**WHAT TO WORK ON**
Print the records exactly as written, and let no picture into the answer.

Source records

----

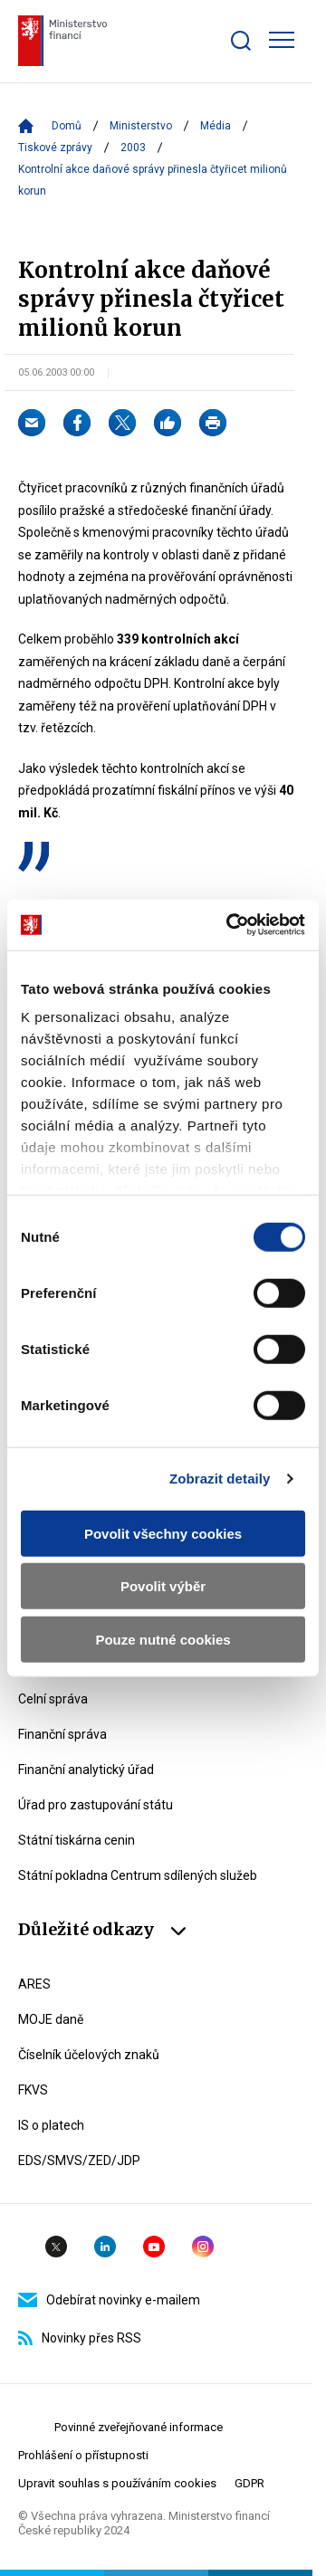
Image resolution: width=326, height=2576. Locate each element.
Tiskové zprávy (55, 147)
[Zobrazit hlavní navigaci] (281, 39)
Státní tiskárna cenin (76, 1840)
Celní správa (53, 1699)
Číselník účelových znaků (88, 2054)
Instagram (203, 2246)
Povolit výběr (163, 1586)
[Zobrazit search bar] (240, 40)
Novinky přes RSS (79, 2338)
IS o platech (51, 2125)
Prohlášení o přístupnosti (83, 2455)
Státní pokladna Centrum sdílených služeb (137, 1875)
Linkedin (105, 2246)
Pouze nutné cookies (162, 1638)
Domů (67, 126)
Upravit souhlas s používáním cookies (117, 2483)
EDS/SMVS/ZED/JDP (79, 2160)
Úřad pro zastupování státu (95, 1805)
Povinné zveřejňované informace (138, 2427)
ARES (34, 1984)
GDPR (249, 2483)
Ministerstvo (141, 125)
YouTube (154, 2246)
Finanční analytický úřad (86, 1769)
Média (215, 125)
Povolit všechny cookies (163, 1533)
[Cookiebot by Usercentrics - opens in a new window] (230, 925)
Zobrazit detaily (220, 1478)
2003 (133, 147)
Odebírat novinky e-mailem (109, 2300)
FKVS (33, 2090)
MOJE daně (50, 2019)
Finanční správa (62, 1734)
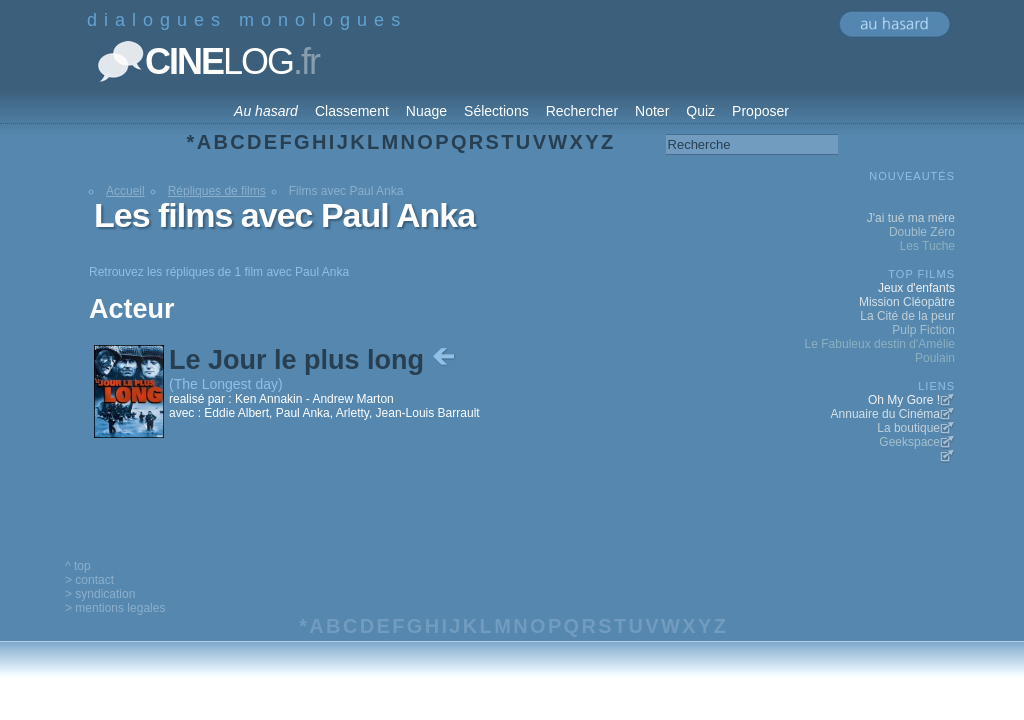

----

**REPLY**
Image resolution: width=326, height=2576. Locate each element.
Tiskové zprávy (55, 147)
[Zobrazit hlavní navigaci] (281, 39)
Státní tiskárna cenin (76, 1840)
Celní správa (53, 1699)
Číselník účelových znaků (88, 2054)
Instagram (203, 2246)
Povolit výběr (163, 1586)
[Zobrazit search bar] (240, 40)
Novinky přes RSS (79, 2338)
IS o platech (51, 2125)
Prohlášení o přístupnosti (83, 2455)
Státní pokladna Centrum sdílených služeb (137, 1875)
Linkedin (105, 2246)
Pouze nutné cookies (162, 1638)
Domů (67, 126)
Upravit souhlas s používáním cookies (117, 2483)
EDS/SMVS/ZED/JDP (79, 2160)
Úřad pro zastupování státu (95, 1805)
Povinné zveřejňované informace (138, 2427)
ARES (34, 1984)
GDPR (249, 2483)
Ministerstvo (141, 125)
YouTube (154, 2246)
Finanční analytický úřad (86, 1769)
Média (215, 125)
Povolit všechny cookies (163, 1533)
[Cookiebot by Usercentrics - opens in a new window] (230, 925)
Zobrazit detaily (220, 1478)
2003 (133, 147)
Odebírat novinky e-mailem (109, 2300)
FKVS (33, 2090)
MOJE daně (50, 2019)
Finanční správa (62, 1734)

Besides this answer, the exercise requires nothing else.